Write out the entries below exactly, from the first line to the one with "Task: Click on the [Vai alla homepage]", both ends included.

○ ○ ○ ○ ○ ○ ○

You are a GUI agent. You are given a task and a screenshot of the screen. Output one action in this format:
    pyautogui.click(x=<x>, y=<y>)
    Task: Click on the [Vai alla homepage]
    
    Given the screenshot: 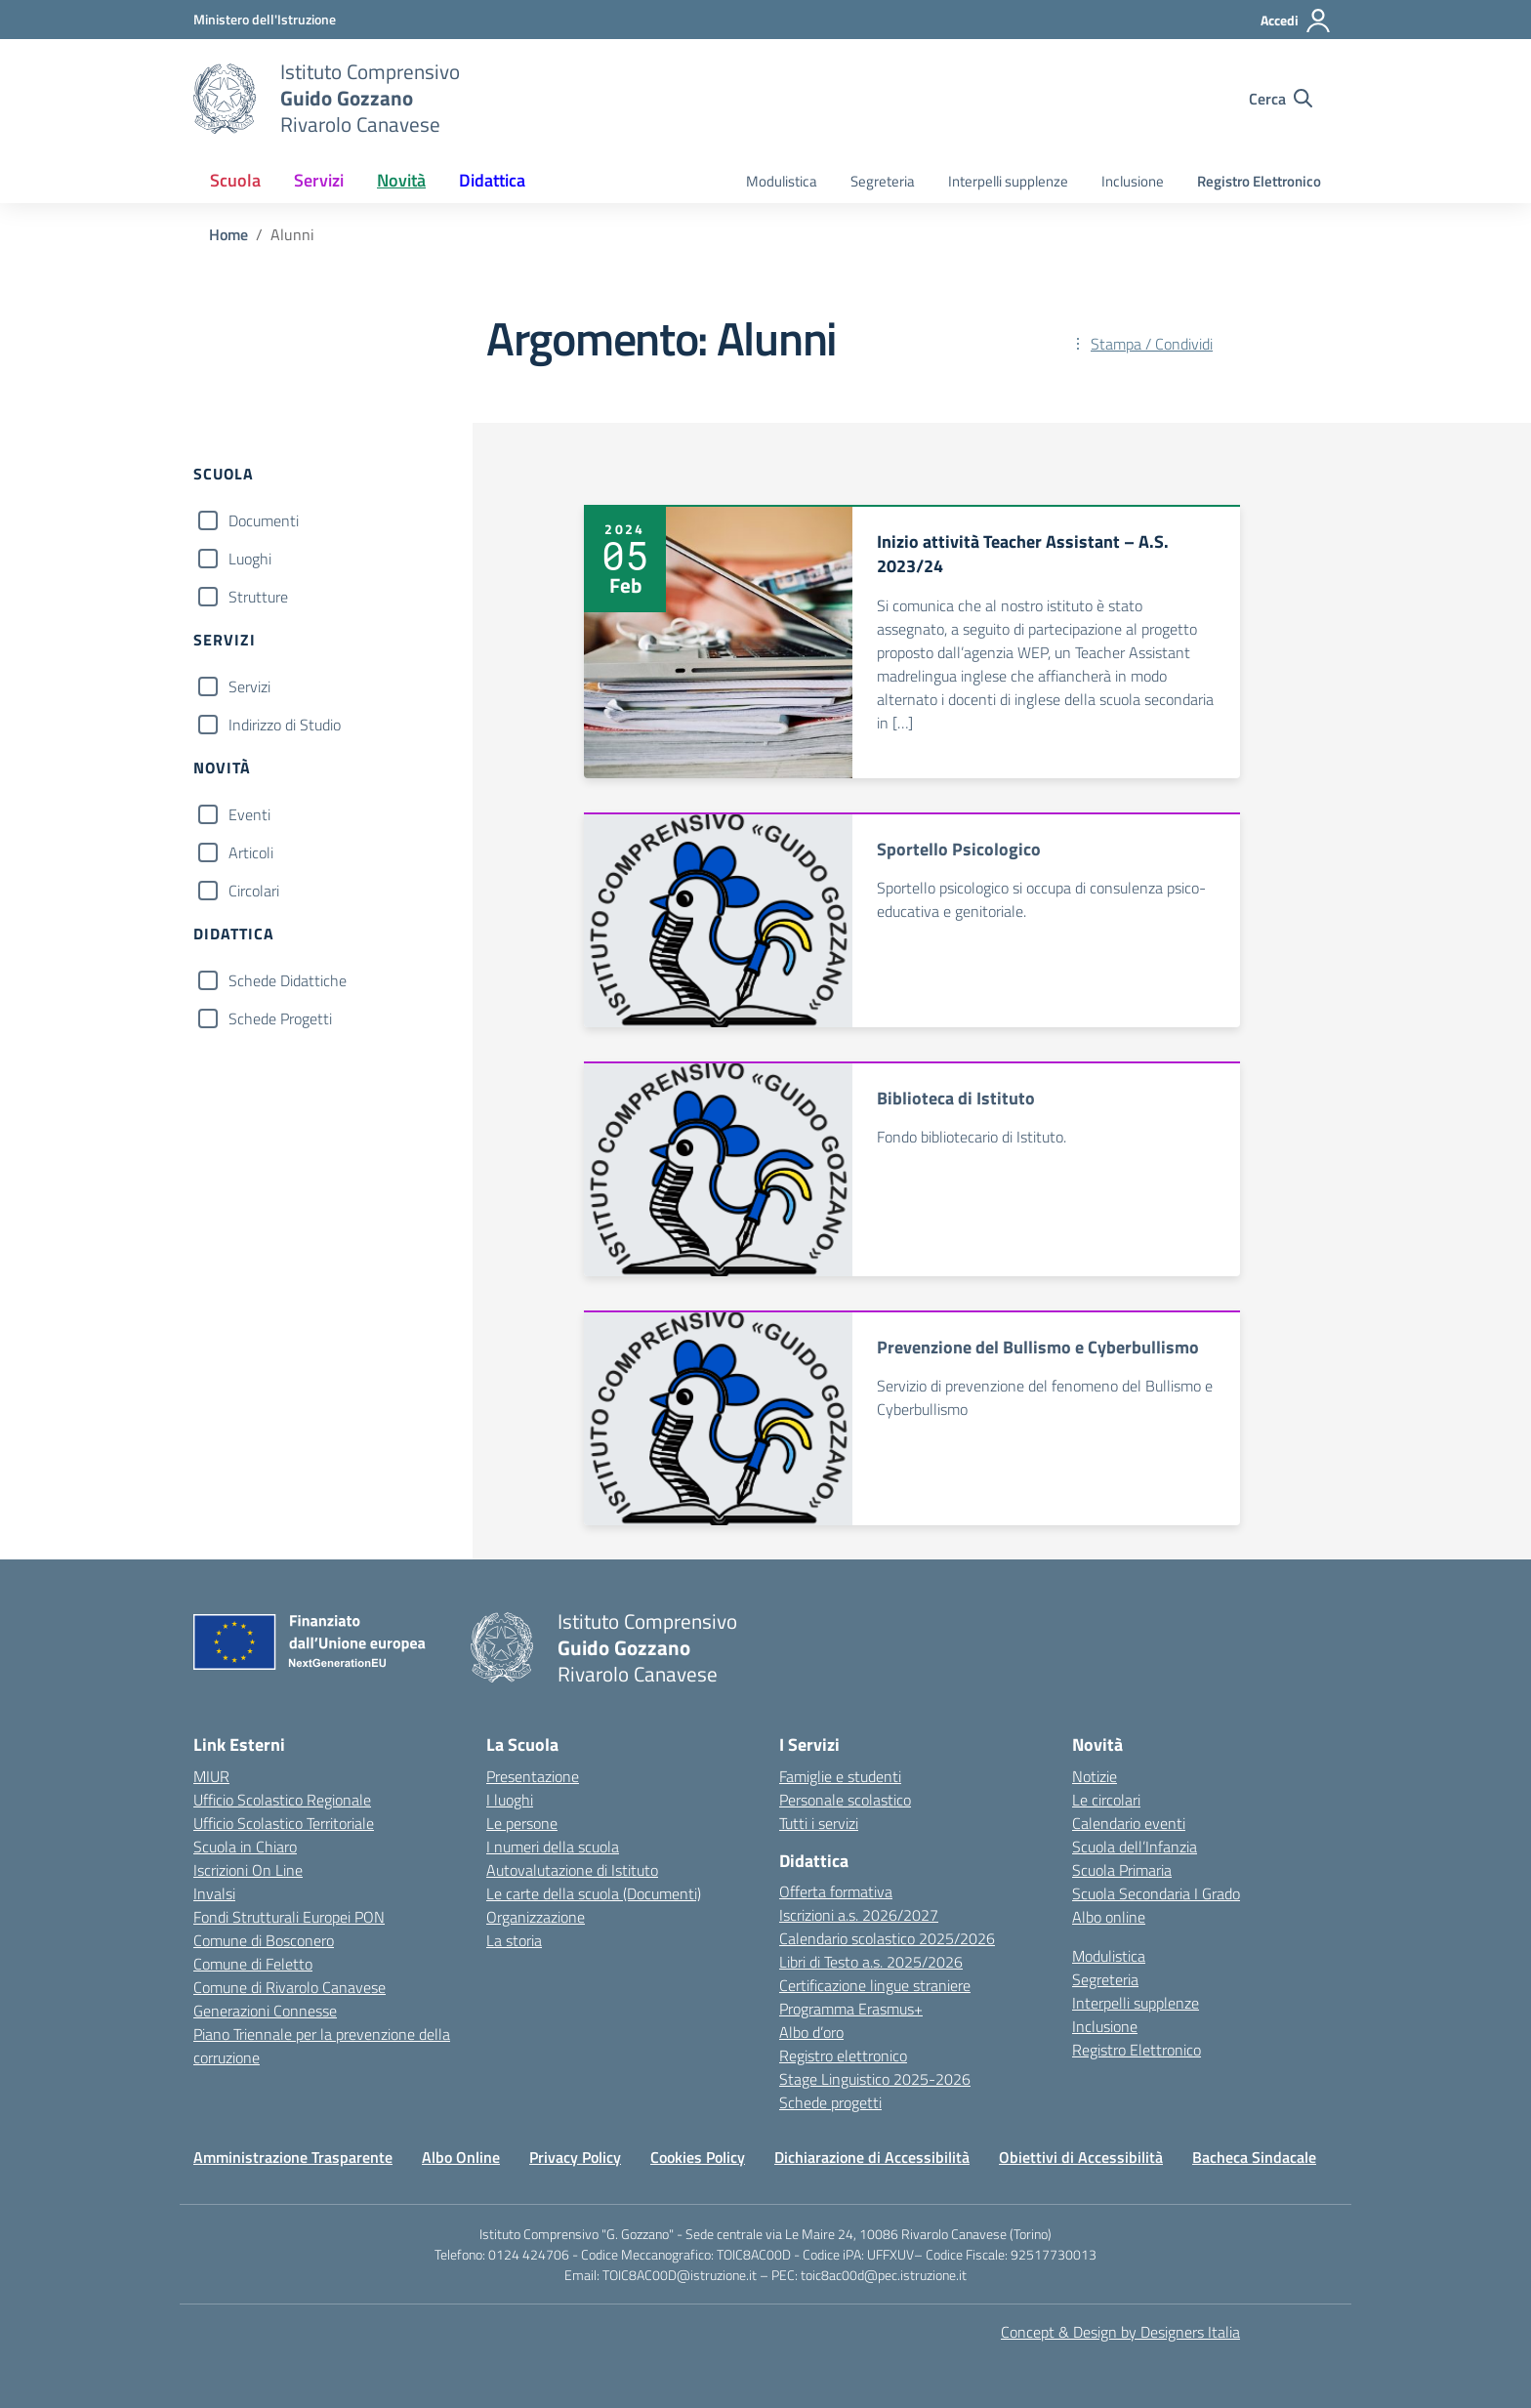 What is the action you would take?
    pyautogui.click(x=224, y=98)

○ ○ ○ ○ ○ ○ ○

Answer to the exercise:
You are a GUI agent. You are given a task and a screenshot of the screen. Output one action in this format:
    pyautogui.click(x=<x>, y=<y>)
    Task: Click on the [Vai alla homepage]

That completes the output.